Erin and I have been friends and were classmates from kindergarten at ICS all the way through college at Mansfield University. Many years and many memories. A few that I recall Dennis being a part of. When we graduated from eighth grade, I believe it was Dennis who rented the only limo in town for Erin and a few of his lucky pals to ride around in. Quite an exciting thing for a bunch of newly crowned 8th graders.

Another memory comes to mind when I think of Erin's dad. I may be fuzzy on the details but I think it may have been a graduation party at the Dates residence. We were all having a safe and lovely time imbibing what we thought was full strength beer, only to find out full bellies and clear heads later that it was in fact O'Douls supplied by Dennis.

Dennis was always genuine and sweet when I ran into him during visits home and he will be missed.

I'm sorry for the loss to your family and know that you're in our thoughts and prayers.

Heather Childs Moline

Jason said...

Erin, your words move me, I can't express how much I feel for you and your family. You've inspired me once again to live life to the fullest and love any chance I get. I enjoyed the times I spent around Dennis, and wish your wedding wasn't the last place I saw him. C'est la vie, but 64 is way too young, he is missed.

Cheers, and call if you ever need to talk, Guinter

Nichole said...

Erin,
Our thoughts and prayers are with you in this extremely difficult time. Losing a father too early is a tragedy. Please know that Pete and I are here for you and are thinking of you and your family every day! While I am sure you have heard this so many times in the past hours and will here it again and again, please let us know if you need anything! I truly do mean anything! Even just to talk with someone who has been there!
All our love!!!
Nichole and Pete

Unknown said...

I never got to meet your father and for that I am at a loss. I went with you to Wellsville once. Back in 95 we took my late fathers truck over some of the craziest roads I had ever been on. Driving a stick shift ford ranger that I'll admit was not very easy for me to drive. Through the mountains to go to your folks house. I met your mother briefly and we then went to the local distributor for a case and some snacks for the road. I clearly remember coming away from that trip with a defined understanding of you Erin. You and your upbringing, which of course makes you, you.

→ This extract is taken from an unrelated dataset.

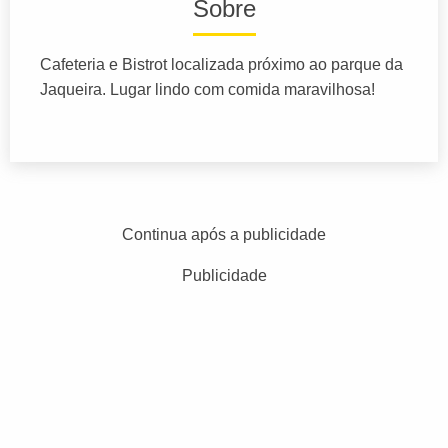
Sobre
Cafeteria e Bistrot localizada próximo ao parque da
Jaqueira. Lugar lindo com comida maravilhosa!
Continua após a publicidade
Publicidade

I miss those times and I miss you.

I am truly sorry to hear of your loss. I know the pain you feel and the sorrow in your heart. But I also know the joy you feel for having gotten to spend all those wonderful times with him. It is at this time that those memories become so important, so cherished, so amazing.

My heart goes out to your entire family, your friends and anyone that feels the tremors from this loss.

Anonymous said...

I met Dennis O'Connor for the first time at my wedding. As Mike and I were walking back the aisle at the end of the ceremony, Dennis stood up from the back pew, stopped us and began reciting an Irish Blessing. I could tell instantly that he was a friendly, warm, genuine individual...and very enthusiastic, as I later experienced as he whisked me around the dance floor at the reception! He certainly added to the happiness of our special day and I will always remember him for that.

I may not have many shared memories with Dennis O'Connor, but I am grateful for meeting him and he will be missed.

You are in our thoughts and prayers

-Natalie McCullen

Unknown said...

I am so sorry to hear about your dad. He was such a wonderful person to be around; always welcoming and generous. Some of my fondest memories of high-school include the parties at his place and getting roped into Euchre when I only stopped by looking for you. It seemed Dennis could identify with everyone, so much so I would call it a gift. There are few like him and he will be sadly missed.